Circle of Health International
- Founded: 2004
- Founder: Sera Bonds
- Type: Non-governmental organization
- Focus: Maternal and neonatal health
- Location: United States
- Areas Served: Sri Lanka, Tibet, New Orleans, Sudan, Tanzania, Afghanistan, Israel, Haiti, Syria, Texas, Oklahoma, Jordan, Philippines, Nicaragua, Nepal, Sierra Leone, Turkey
- Method: Providing quality healthcare to communities by partnering with local organizations
- Website: cohintl.org

= Circle of Health International =

US-based non-governmental organization

Circle of Health International
| Founded | 2004 |
| Founder | Sera Bonds |
| Type | Non-governmental organization |
| Focus | Maternal and neonatal health |
| Location | United States |
| Areas Served | Sri Lanka, Tibet, New Orleans, Sudan, Tanzania, Afghanistan, Israel, Haiti, Syria, Texas, Oklahoma, Jordan, Philippines, Nicaragua, Nepal, Sierra Leone, Turkey |
| Method | Providing quality healthcare to communities by partnering with local organizations |
| Website | cohintl.org |

Circle of Health International (COHI) is a US-based non-governmental organization founded in 2004, with the mission to work with vulnerable women, children, and refugees during times of disaster through comprehensive women's health worldwide. They cooperate with organizations to help vulnerable women with a community-based approach during times of crisis. COHI has worked with midwives and public health professionals in countries like the United States, Sri Lanka, Louisiana, Tibet, Tanzania, Israel, the Philippines, Palestine, Jordan, Syria, Nicaragua, Sudan, Haiti, Afghanistan, and many more.
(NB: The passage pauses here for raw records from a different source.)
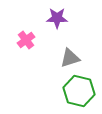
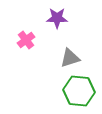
green hexagon: rotated 8 degrees counterclockwise
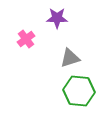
pink cross: moved 1 px up
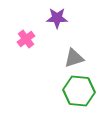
gray triangle: moved 4 px right
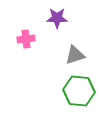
pink cross: rotated 30 degrees clockwise
gray triangle: moved 1 px right, 3 px up
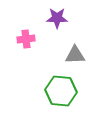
gray triangle: rotated 15 degrees clockwise
green hexagon: moved 18 px left
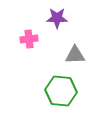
pink cross: moved 3 px right
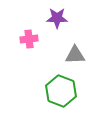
green hexagon: rotated 16 degrees clockwise
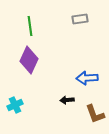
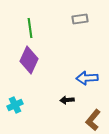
green line: moved 2 px down
brown L-shape: moved 2 px left, 6 px down; rotated 60 degrees clockwise
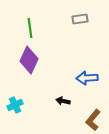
black arrow: moved 4 px left, 1 px down; rotated 16 degrees clockwise
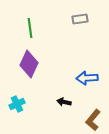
purple diamond: moved 4 px down
black arrow: moved 1 px right, 1 px down
cyan cross: moved 2 px right, 1 px up
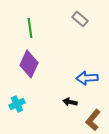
gray rectangle: rotated 49 degrees clockwise
black arrow: moved 6 px right
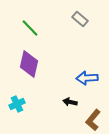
green line: rotated 36 degrees counterclockwise
purple diamond: rotated 12 degrees counterclockwise
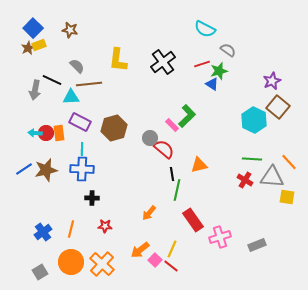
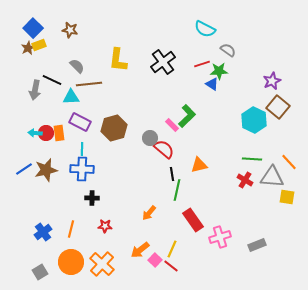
green star at (219, 71): rotated 12 degrees clockwise
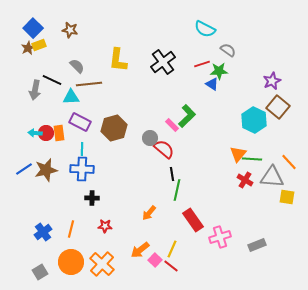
orange triangle at (199, 165): moved 39 px right, 11 px up; rotated 36 degrees counterclockwise
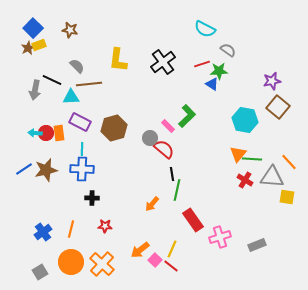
purple star at (272, 81): rotated 12 degrees clockwise
cyan hexagon at (254, 120): moved 9 px left; rotated 15 degrees counterclockwise
pink rectangle at (172, 125): moved 4 px left, 1 px down
orange arrow at (149, 213): moved 3 px right, 9 px up
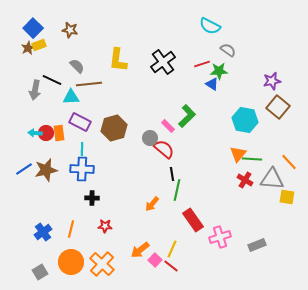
cyan semicircle at (205, 29): moved 5 px right, 3 px up
gray triangle at (272, 177): moved 2 px down
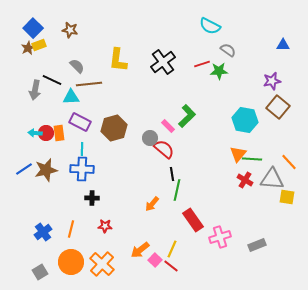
blue triangle at (212, 84): moved 71 px right, 39 px up; rotated 32 degrees counterclockwise
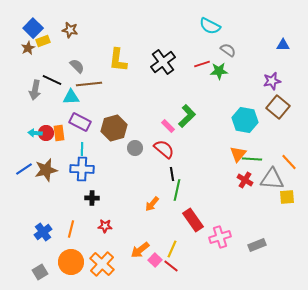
yellow rectangle at (39, 45): moved 4 px right, 4 px up
gray circle at (150, 138): moved 15 px left, 10 px down
yellow square at (287, 197): rotated 14 degrees counterclockwise
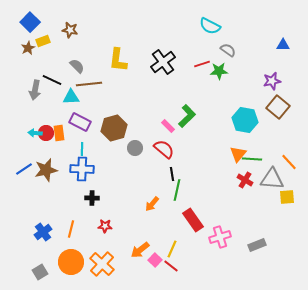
blue square at (33, 28): moved 3 px left, 6 px up
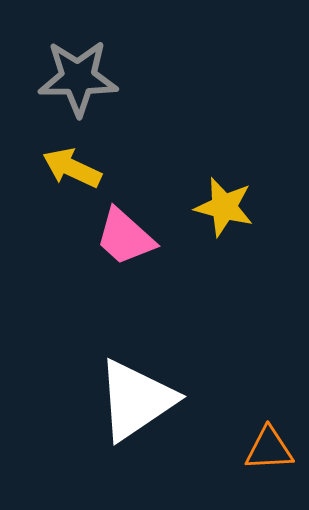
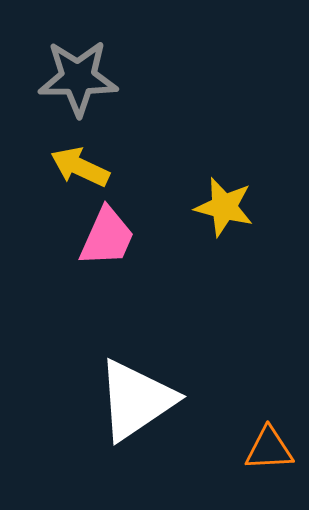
yellow arrow: moved 8 px right, 1 px up
pink trapezoid: moved 18 px left; rotated 108 degrees counterclockwise
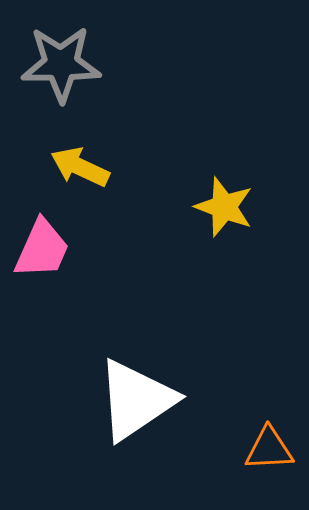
gray star: moved 17 px left, 14 px up
yellow star: rotated 6 degrees clockwise
pink trapezoid: moved 65 px left, 12 px down
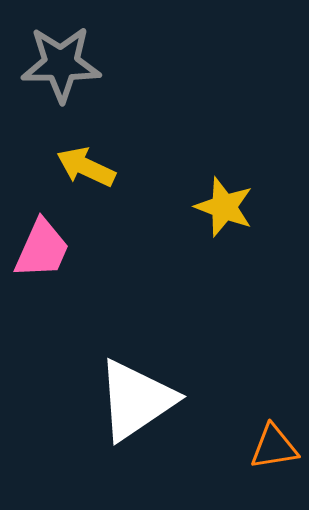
yellow arrow: moved 6 px right
orange triangle: moved 5 px right, 2 px up; rotated 6 degrees counterclockwise
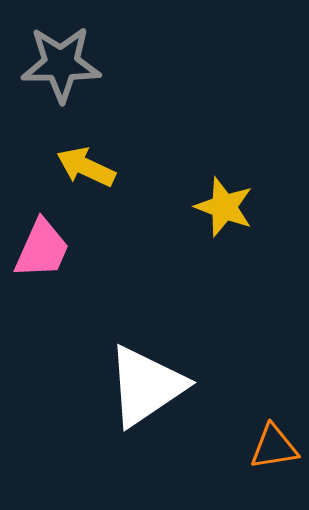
white triangle: moved 10 px right, 14 px up
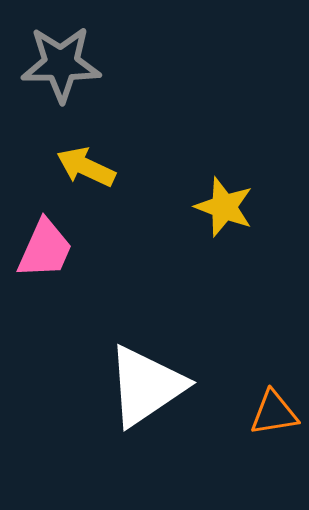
pink trapezoid: moved 3 px right
orange triangle: moved 34 px up
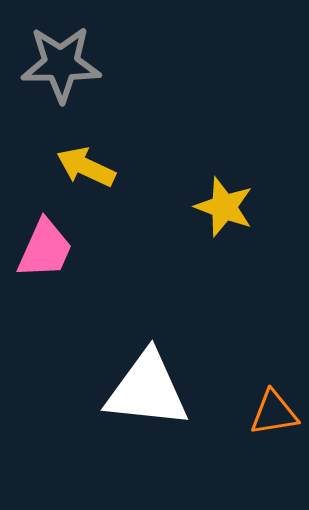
white triangle: moved 1 px right, 4 px down; rotated 40 degrees clockwise
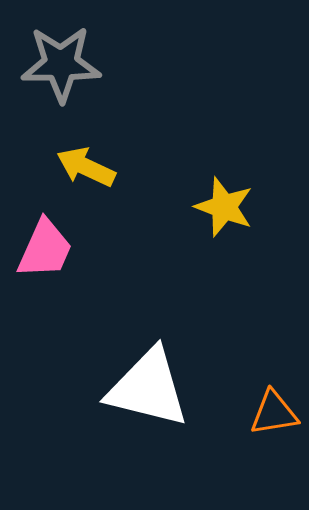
white triangle: moved 1 px right, 2 px up; rotated 8 degrees clockwise
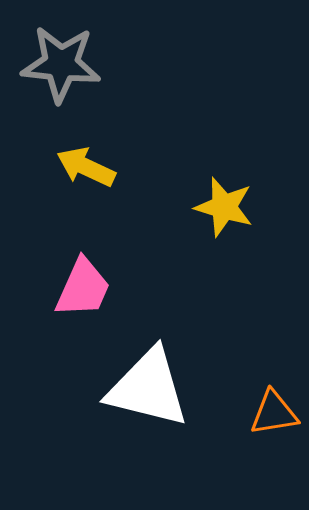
gray star: rotated 6 degrees clockwise
yellow star: rotated 4 degrees counterclockwise
pink trapezoid: moved 38 px right, 39 px down
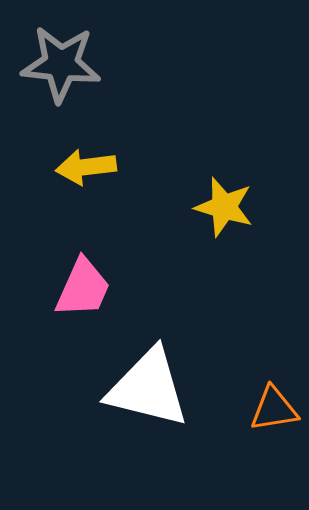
yellow arrow: rotated 32 degrees counterclockwise
orange triangle: moved 4 px up
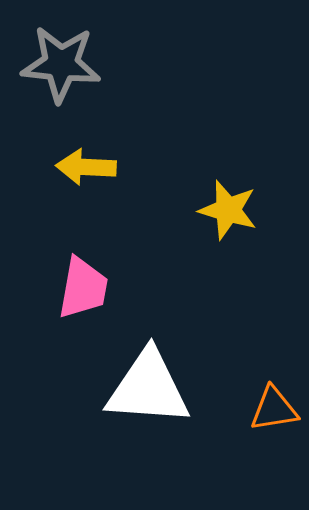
yellow arrow: rotated 10 degrees clockwise
yellow star: moved 4 px right, 3 px down
pink trapezoid: rotated 14 degrees counterclockwise
white triangle: rotated 10 degrees counterclockwise
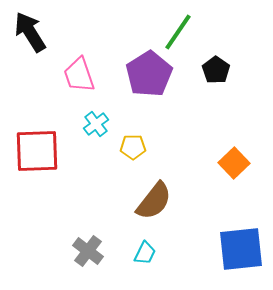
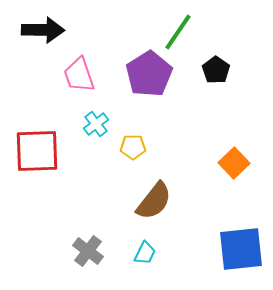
black arrow: moved 13 px right, 2 px up; rotated 123 degrees clockwise
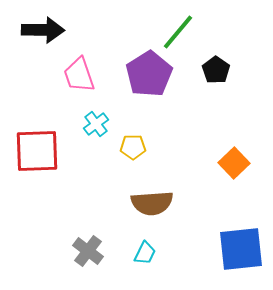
green line: rotated 6 degrees clockwise
brown semicircle: moved 2 px left, 2 px down; rotated 48 degrees clockwise
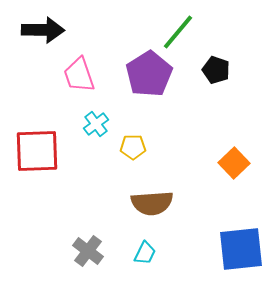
black pentagon: rotated 16 degrees counterclockwise
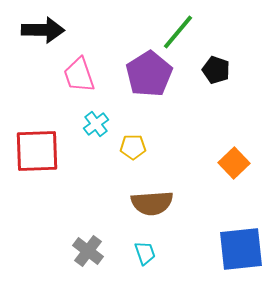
cyan trapezoid: rotated 45 degrees counterclockwise
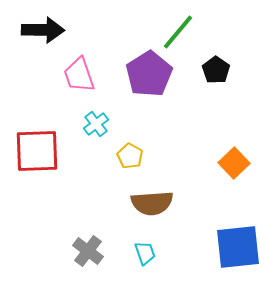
black pentagon: rotated 16 degrees clockwise
yellow pentagon: moved 3 px left, 9 px down; rotated 30 degrees clockwise
blue square: moved 3 px left, 2 px up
In response to humanitarian crises and natural disasters, COHI collaborates with local women leaders, midwives, and community-based organizations to deliver maternal and newborn healthcare, medical supplies, and reproductive health services.

==Activities==
In 2016, COHI partnered with the American Refugee Committee to provide maternal and child healthcare in Haiti, midwives in Indigenous women's forum in Nicaragua, midwifery students and sexual health advocates in Nepal, a clinic for refugees in Rio Grand Valley on the Mexico/US border. COHI assists with human trafficking globally.

==Affiliation==
COHI is affiliated with organizations including Catholic Charities, Boston University, Harvard, The American Refugee Committee, and the American Israel Political Action Committee AIPAC. COHI is also engaged in the social enterprise community program, known as the COHI Cloth Network, to address women's poverty.

==Missions==
- Tibet
In 2004, COHI partnered with a local host organization, Tibetan Healing Fund, in Tongren, also known as Repkong, Eastern Tibet to aid with the training of midwives to create a more sustainable maternal health care system.

- Israel/West Bank
In 2004, COHI and their partners worked with Israeli and Palestinian women to address midwifery and Gender Based Violence (GBV). Conducted an assessment based on three main categories.

- To produce a substantial GBV ethnography of the region;
- To design and implement specialized programming targeting the cultural nuances of each group; and
- Coalition-building among Israeli and Palestinian organizations to implement relevant projects in partnership with local women's rights organizations.

The assessment included in-depth interviews and recommendations for each sector of Israel and the West Bank's diverse populations: religious and secular Jews, immigrant populations (Ethiopian, Russian, Congolese), the Bedouin, and the Palestinian populations of Israel and the West Bank, both Muslim and Christian The results from the assessment were used to advocate for the needs of Israeli and Palestinian women such as better postpartum care.

==Funding==
COHI is a member of the Alliance for Middle East Peace, which requested $38 million in grant funding from the US House of Representatives under Title VIII (Program of Research and Training for Eastern Europe and the Independent State of the Former Soviet Union) in 2013. Such funding was made available after the fall of the Soviet Union as it recovered from communist societies. COHI also received the Positive Action Challenge Grant from the United Nations in 2016. Their services included providing health kits to refugees in Greece and Syrian midwife training in the Gaziantep and Turkey.